Current law defines a nursing assistant as "any individual providing nursing or nursing-related services to residents in a skilled nursing facility or a nursing facility." The statute requires that nurse aides successfully complete a training and competency evaluation program. The law does not define which specific tasks are considered to be "nursing or nursing-related"; HCFA has determined , under its State Operations Manual, which tasks should be so designated. According to the State Operations Manual, assisting residents with eating or drinking is considered to be a nursing-related task.
In the nursing home environment, many employees who are neither nurse aides nor licensed health professionals also have frequent and regular contact with residents. Permitting these individuals to be trained to perform certain tasks determined to present little or no risk to the resident can offer partial relief to the nurse aide shortage and provide more individual attention to residents.
The area where trained non-nursing assistance is most needed is assistance with eating. In addition to providing assistance at regular mealtimes, examples include a dietary aide who might be permitted to help residents eat birthday cake at a party, or office personnel and activity assistants who might assist with eating during a special event or outing. The ability to provide assistance would be based on a comprehensive assessment of the needs and potential risks to the resident. The personnel performing these tasks could be required to complete in-service training in dining skills and assistance with eating, and demonstrate competence in the duties assigned.

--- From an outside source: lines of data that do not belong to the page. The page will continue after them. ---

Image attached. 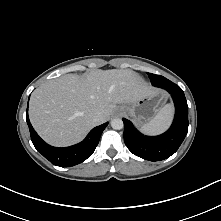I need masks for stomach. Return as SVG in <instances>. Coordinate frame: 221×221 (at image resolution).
<instances>
[{"mask_svg":"<svg viewBox=\"0 0 221 221\" xmlns=\"http://www.w3.org/2000/svg\"><path fill=\"white\" fill-rule=\"evenodd\" d=\"M166 96L161 91H154L144 95L130 104H123L118 107V111L132 117L133 121L142 126L151 121L160 111Z\"/></svg>","mask_w":221,"mask_h":221,"instance_id":"0dacf381","label":"stomach"}]
</instances>
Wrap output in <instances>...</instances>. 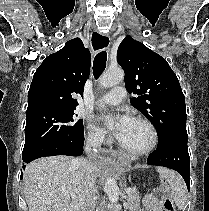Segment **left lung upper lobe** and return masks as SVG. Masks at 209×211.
<instances>
[{
    "mask_svg": "<svg viewBox=\"0 0 209 211\" xmlns=\"http://www.w3.org/2000/svg\"><path fill=\"white\" fill-rule=\"evenodd\" d=\"M117 62L125 71L131 104L154 124L158 146L186 131V107L178 78L167 61L127 36L118 47Z\"/></svg>",
    "mask_w": 209,
    "mask_h": 211,
    "instance_id": "obj_1",
    "label": "left lung upper lobe"
}]
</instances>
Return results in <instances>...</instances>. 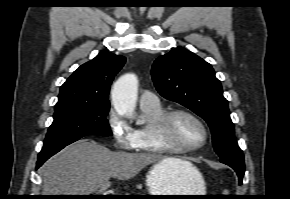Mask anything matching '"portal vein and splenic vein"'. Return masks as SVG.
Listing matches in <instances>:
<instances>
[{
    "mask_svg": "<svg viewBox=\"0 0 290 199\" xmlns=\"http://www.w3.org/2000/svg\"><path fill=\"white\" fill-rule=\"evenodd\" d=\"M109 186H110V182L106 181L100 186L99 191L105 192L109 188Z\"/></svg>",
    "mask_w": 290,
    "mask_h": 199,
    "instance_id": "1",
    "label": "portal vein and splenic vein"
}]
</instances>
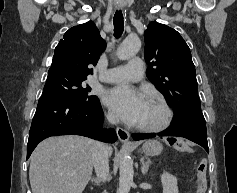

Solution: AAHSA supports legislation to permit nursing facilities to provide specialized or "single-task" training to personnel other than certified nursing assistants. These employees should augment, but not replace existing staff and be allowed to perform certain specific resident-centered tasks without having to complete the full nurse aide training and competency evaluation program. The interdisciplinary team responsible for the care of the resident should determine resident appropriateness and employee competence and ability to perform these tasks. The training programs should be reviewed and approved by the state regulatory authority.
Conclusion
AAHSA appreciates the Subcommittee's willingness to explore regulatory relief that would continue to ensure high quality care while allowing nursing homes to maximize the financial and human resources devoted to caring for their residents. We want to continue working with the Subcommittee on regulatory reform that will recognize the high-quality care that already is being provided in many nursing homes and use them as models for what this field can become.